Shirley Chisholm dies at 80



DAYTONA BEACH, Fla. (AP) — Shirley Chisholm, the first black woman elected to Congress and a 1972 candidate for the Democratic Party's presidential nomination, died Saturday, friends said. She was 80.
"She was our Moses that opened the Red Sea for us," Robert E. Williams, president of the NAACP in Flagler County, said late yesterday. He said he did not have the details of her death.
Mrs. Chisholm, who was raised in a New York City neighborhood and was elected to the House in 1968, often criticized Congress as being too clubby and unresponsive.

"My greatest political asset, which professional politicians fear, is my mouth, out of which come all kinds of things one shouldn't always discuss for reasons of political expediency," she told voters.
She went to Congress the same year Richard Nixon was elected to the White House and served seven terms, until two years into Ronald Reagan's presidency.
Her longtime campaign treasurer, William Howard, yesterday said, "Anyone that came in contact with her ... they felt that she was very much a part of each individual as she represented her district."
In her first term in Congress, Mrs.
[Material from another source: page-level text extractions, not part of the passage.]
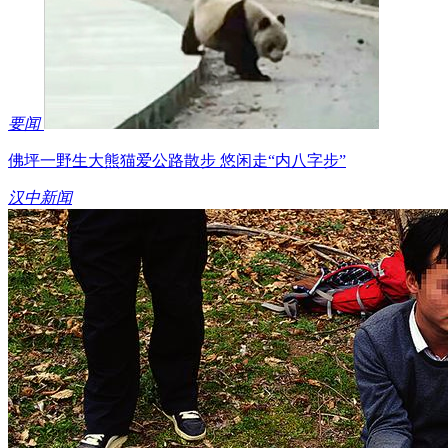
要闻
佛坪一野生大熊猫爱公路散步 悠闲走“内八字步”
汉中新闻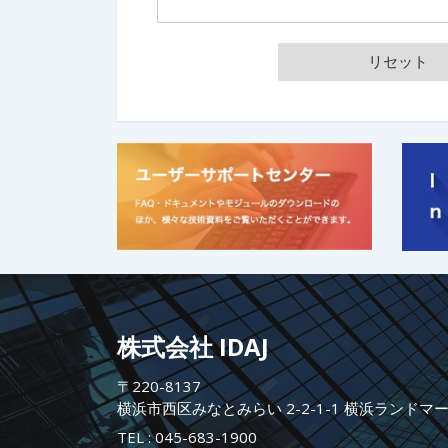
株式会社 IDAJ
〒220-8137
横浜市西区みなとみらい 2-2-1-1 横浜ランドマ
TEL :
045-683-1900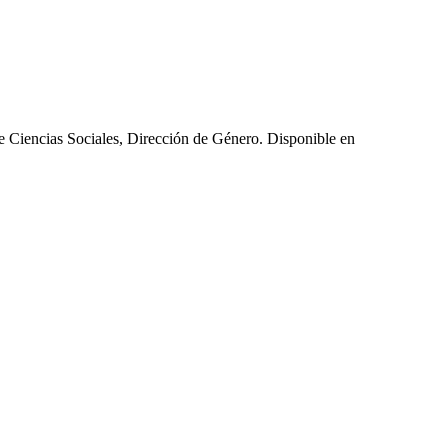
e Ciencias Sociales, Dirección de Género. Disponible en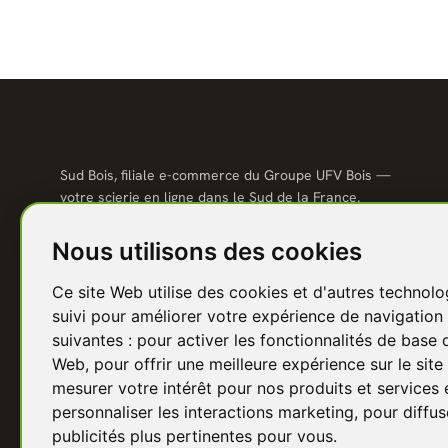
Sud Bois, filiale e-commerce du Groupe UFV Bois —
votre scierie en ligne dans le Sud de la France.
Qualité scierie, prix direct usine, livraison partout en
France.
Nous utilisons des cookies
04 67 81 81 48
Ce site Web utilise des cookies et d'autres technolo
contact@sudbois.fr
suivi pour améliorer votre expérience de navigation 
Avèze (30120) — Sud de la France
suivantes :
pour activer les fonctionnalités de base 
Web
,
pour offrir une meilleure expérience sur le sit
f
Y
P
I
in
mesurer votre intérêt pour nos produits et services 
personnaliser les interactions marketing
,
pour diffus
publicités plus pertinentes pour vous
.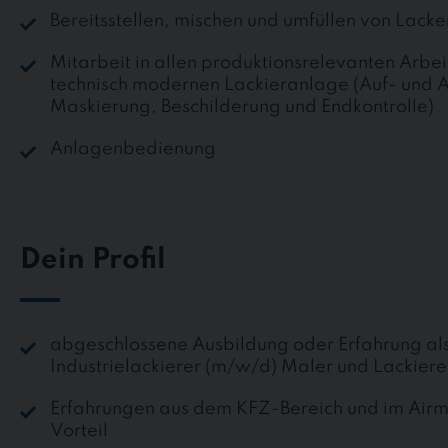
Bereitsstellen, mischen und umfüllen von Lacke
Mitarbeit in allen produktionsrelevanten Arbei
technisch modernen Lackieranlage (Auf- und 
Maskierung, Beschilderung und Endkontrolle)
Anlagenbedienung
Dein Profil
abgeschlossene Ausbildung oder Erfahrung als
Industrielackierer (m/w/d) Maler und Lackier
Erfahrungen aus dem KFZ-Bereich und im Airm
Vorteil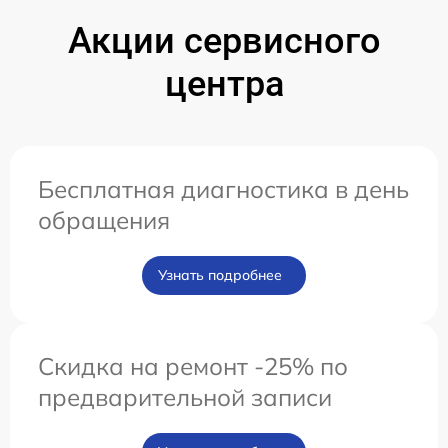
Акции сервисного
центра
Бесплатная диагностика в день
обращения
Узнать подробнее
Скидка на ремонт -25% по
предварительной записи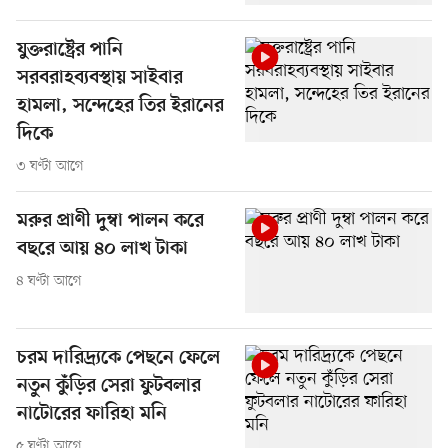
যুক্তরাষ্ট্রের পানি
সরবরাহব্যবস্থায় সাইবার
হামলা, সন্দেহের তির ইরানের
দিকে
৩ ঘণ্টা আগে
মরুর প্রাণী দুম্বা পালন করে
বছরে আয় ৪০ লাখ টাকা
৪ ঘণ্টা আগে
চরম দারিদ্র্যকে পেছনে ফেলে
নতুন কুঁড়ির সেরা ফুটবলার
নাটোরের ফারিহা মনি
৫ ঘণ্টা আগে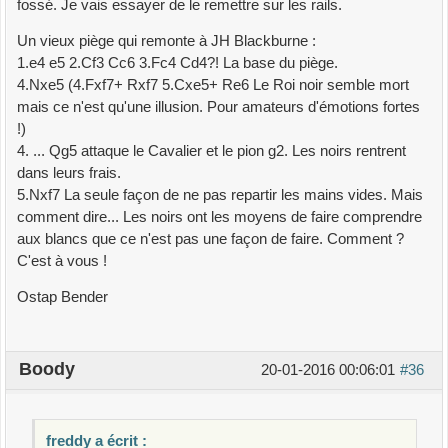
fossé. Je vais essayer de le remettre sur les rails.
Un vieux piège qui remonte à JH Blackburne :
1.e4 e5 2.Cf3 Cc6 3.Fc4 Cd4?! La base du piège.
4.Nxe5 (4.Fxf7+ Rxf7 5.Cxe5+ Re6 Le Roi noir semble mort
mais ce n'est qu'une illusion. Pour amateurs d'émotions fortes
!)
4. ... Qg5 attaque le Cavalier et le pion g2. Les noirs rentrent
dans leurs frais.
5.Nxf7 La seule façon de ne pas repartir les mains vides. Mais
comment dire... Les noirs ont les moyens de faire comprendre
aux blancs que ce n'est pas une façon de faire. Comment ?
C'est à vous !
Ostap Bender
Boody
20-01-2016 00:06:01
#36
freddy a écrit :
Chisholm voted for Louisiana Rep. Hale Boggs, who was white, over Michigan Rep. John Conyers, who was black, for House majority leader. Mr. Boggs rewarded her with a place on the prized Education and Labor Committee and she was its third-ranking member when she left.
She ran for the Democratic nomination for the presidency in 1972. When rival candidate and ideological opposite Alabama Gov. George C. Wallace was shot, she visited him in the hospital — an act that appalled her followers.
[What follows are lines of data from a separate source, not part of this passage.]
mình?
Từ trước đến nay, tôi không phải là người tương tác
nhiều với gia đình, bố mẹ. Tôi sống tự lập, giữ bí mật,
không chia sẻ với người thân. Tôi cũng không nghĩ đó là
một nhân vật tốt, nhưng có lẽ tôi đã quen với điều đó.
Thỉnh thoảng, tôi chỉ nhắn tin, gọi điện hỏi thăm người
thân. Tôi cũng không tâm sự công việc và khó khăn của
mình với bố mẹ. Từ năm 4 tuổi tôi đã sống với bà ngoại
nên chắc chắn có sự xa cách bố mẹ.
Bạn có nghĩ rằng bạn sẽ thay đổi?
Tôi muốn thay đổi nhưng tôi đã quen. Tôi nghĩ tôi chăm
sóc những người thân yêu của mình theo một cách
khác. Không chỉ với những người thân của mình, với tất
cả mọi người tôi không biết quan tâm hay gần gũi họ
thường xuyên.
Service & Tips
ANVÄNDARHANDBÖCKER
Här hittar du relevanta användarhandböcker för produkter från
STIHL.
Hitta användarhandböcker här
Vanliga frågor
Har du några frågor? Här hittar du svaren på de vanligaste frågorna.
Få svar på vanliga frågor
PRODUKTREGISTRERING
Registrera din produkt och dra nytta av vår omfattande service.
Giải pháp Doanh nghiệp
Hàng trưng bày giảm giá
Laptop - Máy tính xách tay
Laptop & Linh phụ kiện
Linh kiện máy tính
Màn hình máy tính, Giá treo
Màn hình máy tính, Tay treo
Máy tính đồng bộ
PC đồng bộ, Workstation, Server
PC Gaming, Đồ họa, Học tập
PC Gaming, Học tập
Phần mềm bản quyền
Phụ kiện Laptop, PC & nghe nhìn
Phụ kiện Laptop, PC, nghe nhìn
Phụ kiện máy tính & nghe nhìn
"He said, 'What are your people going to say?' I said: 'I know what they're going to say. But I wouldn't want what happened to you to happen to anyone.' He cried and cried," she recalled.
When she needed support to extend the minimum wage to domestic workers two years later, it was Mr. Wallace who helped her gather the votes from Southern members of Congress.
When New York Rep. Bella Abzug challenged Daniel Patrick Moynihan in the 1976 Democratic Senate primary, Mrs. Chisholm caused a stir by backing Mr. Moynihan
"Where was Abzug when I ran for president?" she asked, when questioned about her choice.
Her leadership traits were recognized by her parents early on, she recalled. Born Shirley St. Hill in New York City on Nov. 30, 1924, she was the eldest of four daughters of a Guyanese father and a Barbadian mother. Her father, an unskilled laborer in a burlap bag factory, and her mother, a domestic, scrimped to educate their children. She graduated cum laude from Brooklyn College and earned a master's degree from Columbia University.